Please note that we are currently only pay contributors via Paypal, international ACH payments are not possible. (NOTE: we will make exceptions for Rumpus Prize winners, if needed.)

We are often overwhelmed by the breadth and quality of our submissions. To allow our volunteer editorial staff to better handle the workload and respond to your work in a more timely fashion, we've instituted reading periods for certain sections of The Rumpus. Please note, that during our open reading periods, we've regularly receive 500-1,000+ submissions within a couple of weeks and over 6,000+ submissions total every year. 

  • All work must be previously unpublished.
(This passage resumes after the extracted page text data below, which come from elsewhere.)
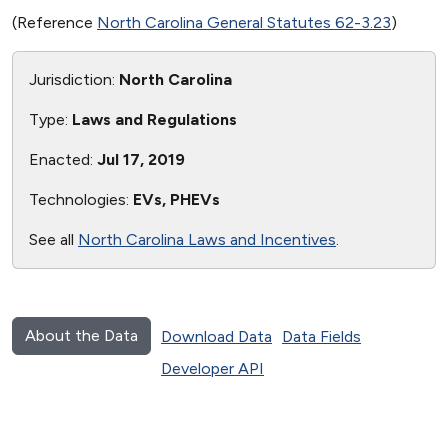
(Reference
North Carolina General Statutes 62-3.23
)
Jurisdiction:
North Carolina
Type:
Laws and Regulations
Enacted:
Jul 17, 2019
Technologies:
EVs, PHEVs
See all
North Carolina Laws and Incentives
.
About the Data
Download Data
Data Fields
Developer API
This includes personal blogs and social media.
  • Please only send one submission to a given section at a time; when we've responded with a decision, you are welcome to submit to that section again.
  • We accept simultaneous submissions to other publications. Please withdraw or alert the editor you're in touch with, if your work is accepted at another publication.
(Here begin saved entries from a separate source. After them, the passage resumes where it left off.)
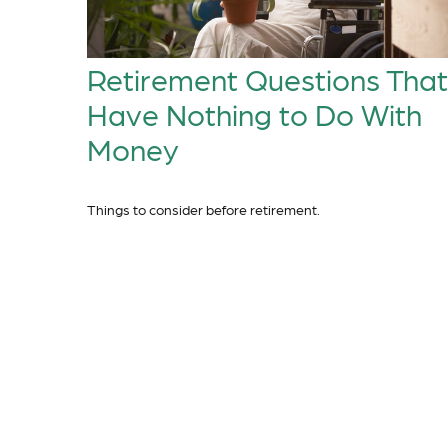
Retirement Questions That
Have Nothing to Do With
Money
Things to consider before retirement.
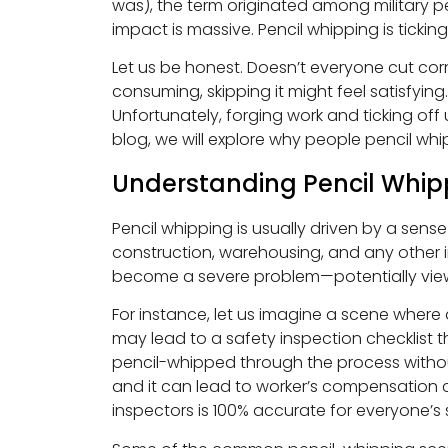
was), the term originated among military pe
impact is massive. Pencil whipping is tickin
Let us be honest. Doesn’t everyone cut cor
consuming, skipping it might feel satisfyi
Unfortunately, forging work and ticking off
blog, we will explore why people pencil wh
Understanding Pencil Whip
Pencil whipping is usually driven by a sens
construction, warehousing, and any other in
become a severe problem—potentially view
For instance, let us imagine a scene wher
may lead to a safety inspection checklist 
pencil-whipped through the process withou
and it can lead to worker’s compensation cl
inspectors is 100% accurate for everyone’s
Response time can vary from a few days to a few months. Please allow 3-4 months before sending status queries for essays, fiction, book reviews, and ENOUGH. Please allow 8 months before sending status queries for poetry and our Funny Women column. Your patience is appreciated. Please note if you are an annual Rumpus member you should've received a link to a "magic" portal via a Member welcome email that ensures a 6 week initial response time. Please use that link to submit to any of the open calls below OR to submit to specific genres (poetry, fiction, essays) outside of our usual open reading periods. 

Agents and publicists: we strongly prefer that writers submit their own work to us. The Rumpus has an exceptional and diverse editorial team; bypassing Submittable results in fewer readers and editors looking at your work.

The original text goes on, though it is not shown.